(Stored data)

====

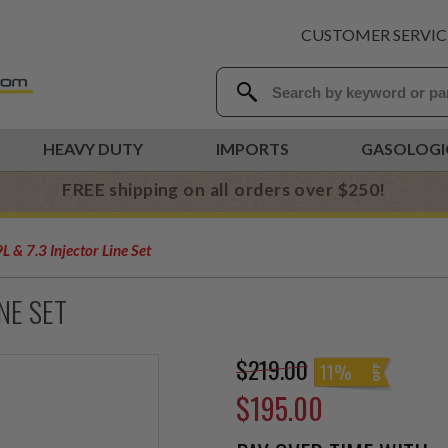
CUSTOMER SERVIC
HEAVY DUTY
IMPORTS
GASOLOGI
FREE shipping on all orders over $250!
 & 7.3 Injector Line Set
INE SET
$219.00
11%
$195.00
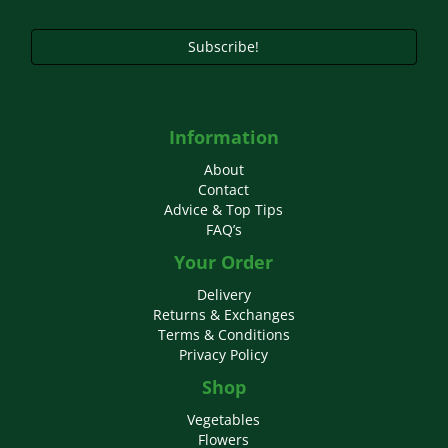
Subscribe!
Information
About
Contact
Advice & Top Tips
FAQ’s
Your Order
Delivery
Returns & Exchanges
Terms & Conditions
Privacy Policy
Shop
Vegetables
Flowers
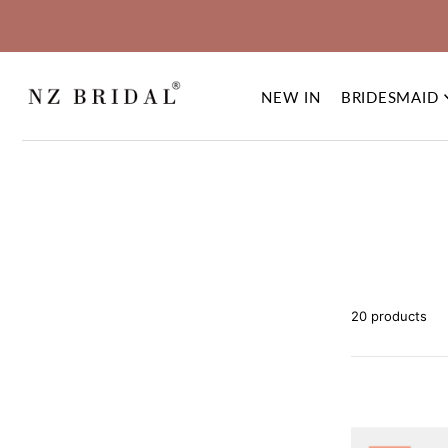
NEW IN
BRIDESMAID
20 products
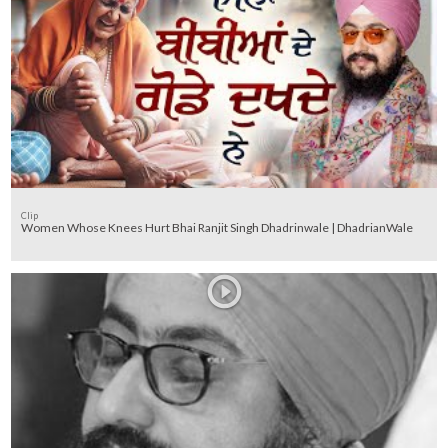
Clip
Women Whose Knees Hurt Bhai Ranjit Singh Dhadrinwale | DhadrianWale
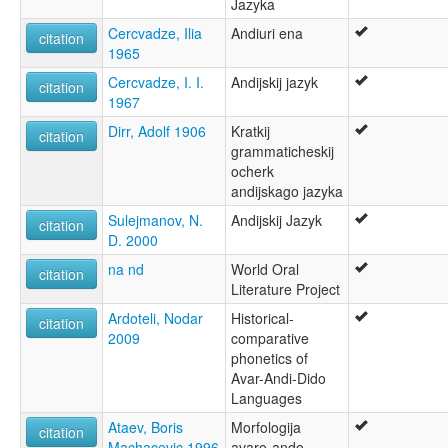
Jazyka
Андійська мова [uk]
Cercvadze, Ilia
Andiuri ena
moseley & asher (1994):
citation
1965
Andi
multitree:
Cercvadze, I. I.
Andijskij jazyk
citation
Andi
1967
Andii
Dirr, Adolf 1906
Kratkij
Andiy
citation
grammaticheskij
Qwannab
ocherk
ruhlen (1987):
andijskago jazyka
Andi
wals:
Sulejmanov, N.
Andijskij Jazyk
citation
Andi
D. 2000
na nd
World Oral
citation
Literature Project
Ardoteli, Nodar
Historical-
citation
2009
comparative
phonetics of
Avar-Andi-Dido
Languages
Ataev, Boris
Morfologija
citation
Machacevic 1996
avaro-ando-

====

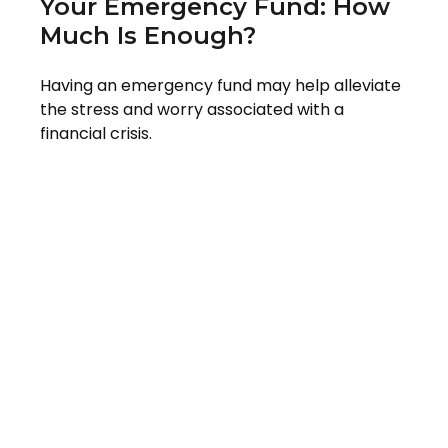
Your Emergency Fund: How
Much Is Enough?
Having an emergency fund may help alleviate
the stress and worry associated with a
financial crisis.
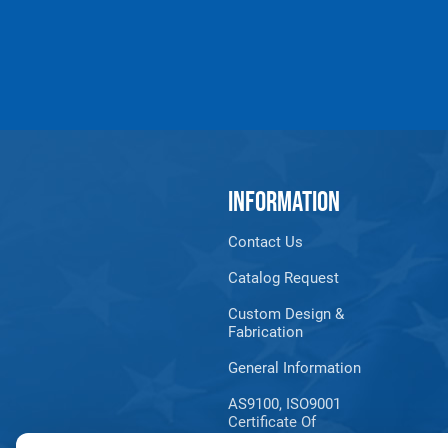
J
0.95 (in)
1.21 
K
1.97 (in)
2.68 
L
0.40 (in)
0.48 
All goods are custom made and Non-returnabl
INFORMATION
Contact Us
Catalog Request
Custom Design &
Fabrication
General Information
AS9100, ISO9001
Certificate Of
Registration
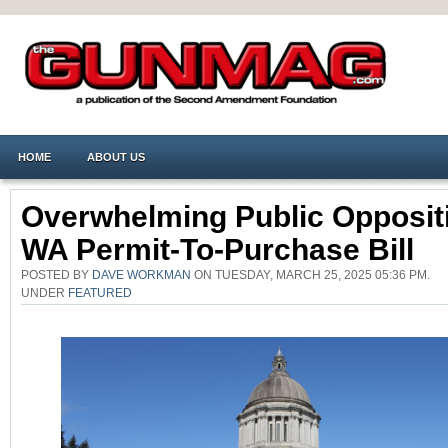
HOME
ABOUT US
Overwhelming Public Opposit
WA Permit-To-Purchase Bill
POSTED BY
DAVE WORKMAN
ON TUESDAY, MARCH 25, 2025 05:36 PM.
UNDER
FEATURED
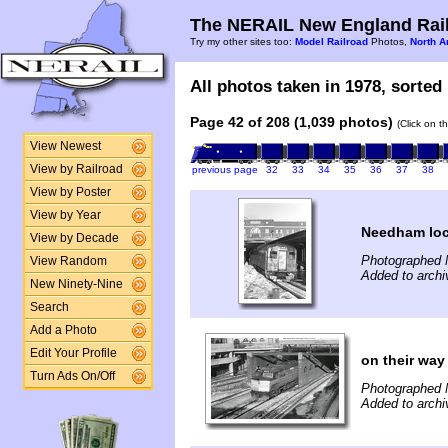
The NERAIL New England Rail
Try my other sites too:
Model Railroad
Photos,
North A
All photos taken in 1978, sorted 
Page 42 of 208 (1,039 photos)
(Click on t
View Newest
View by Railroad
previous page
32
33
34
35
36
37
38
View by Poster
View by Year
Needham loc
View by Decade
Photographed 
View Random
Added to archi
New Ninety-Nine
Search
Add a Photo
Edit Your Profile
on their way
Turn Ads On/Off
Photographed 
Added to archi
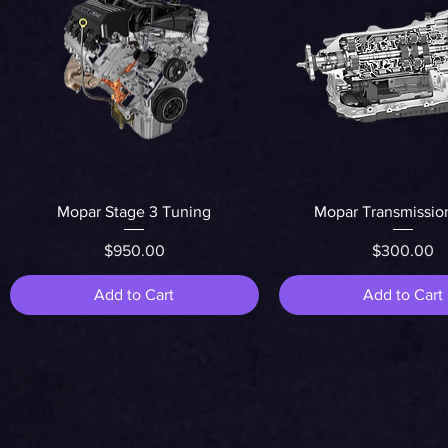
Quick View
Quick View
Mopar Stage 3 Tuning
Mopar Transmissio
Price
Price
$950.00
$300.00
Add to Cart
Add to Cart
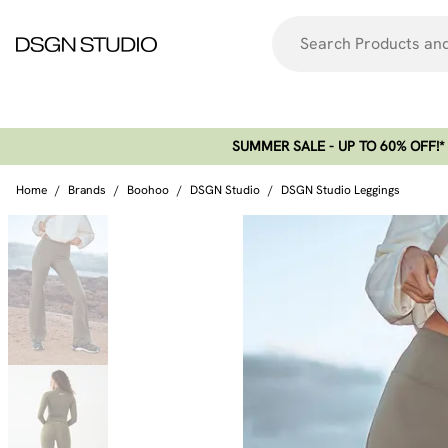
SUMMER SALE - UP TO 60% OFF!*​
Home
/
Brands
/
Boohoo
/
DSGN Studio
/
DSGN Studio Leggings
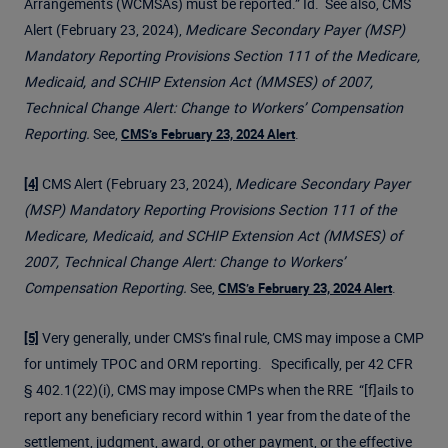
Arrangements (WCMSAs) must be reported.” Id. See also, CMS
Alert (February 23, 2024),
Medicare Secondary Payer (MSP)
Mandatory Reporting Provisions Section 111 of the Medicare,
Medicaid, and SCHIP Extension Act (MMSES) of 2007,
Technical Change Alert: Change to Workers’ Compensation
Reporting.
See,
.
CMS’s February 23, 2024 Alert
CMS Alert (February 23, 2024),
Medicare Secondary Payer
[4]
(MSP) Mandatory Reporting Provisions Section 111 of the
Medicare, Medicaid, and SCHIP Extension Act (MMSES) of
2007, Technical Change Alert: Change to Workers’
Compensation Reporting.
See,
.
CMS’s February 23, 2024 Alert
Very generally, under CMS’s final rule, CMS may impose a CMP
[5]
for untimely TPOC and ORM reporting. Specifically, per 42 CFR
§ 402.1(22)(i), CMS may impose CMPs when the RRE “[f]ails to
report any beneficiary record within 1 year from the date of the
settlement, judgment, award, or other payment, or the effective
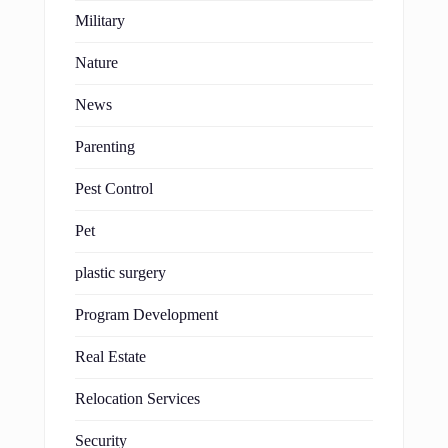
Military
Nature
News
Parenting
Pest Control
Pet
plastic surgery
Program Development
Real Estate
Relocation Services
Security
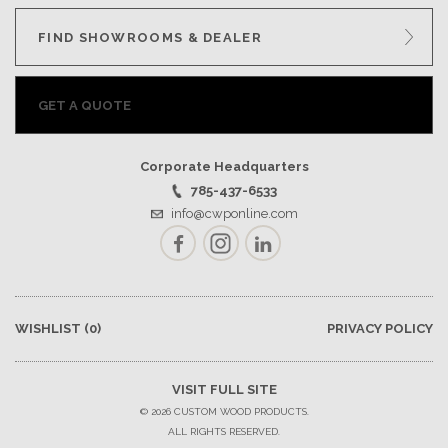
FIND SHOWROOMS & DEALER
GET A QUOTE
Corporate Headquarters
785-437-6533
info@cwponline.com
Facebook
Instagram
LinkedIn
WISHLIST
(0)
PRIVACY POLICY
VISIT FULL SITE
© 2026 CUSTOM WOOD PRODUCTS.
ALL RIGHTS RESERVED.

====

Task item: Give back exactly the lines above, from the line containing "Cercvadze, Ilia" through the line containing "Sulejmanov, N.", with both end lines and nothing more.

Output for this exercise:
Cercvadze, Ilia
Andiuri ena
moseley & asher (1994):
citation
1965
Andi
multitree:
Cercvadze, I. I.
Andijskij jazyk
citation
Andi
1967
Andii
Dirr, Adolf 1906
Kratkij
Andiy
citation
grammaticheskij
Qwannab
ocherk
ruhlen (1987):
andijskago jazyka
Andi
wals:
Sulejmanov, N.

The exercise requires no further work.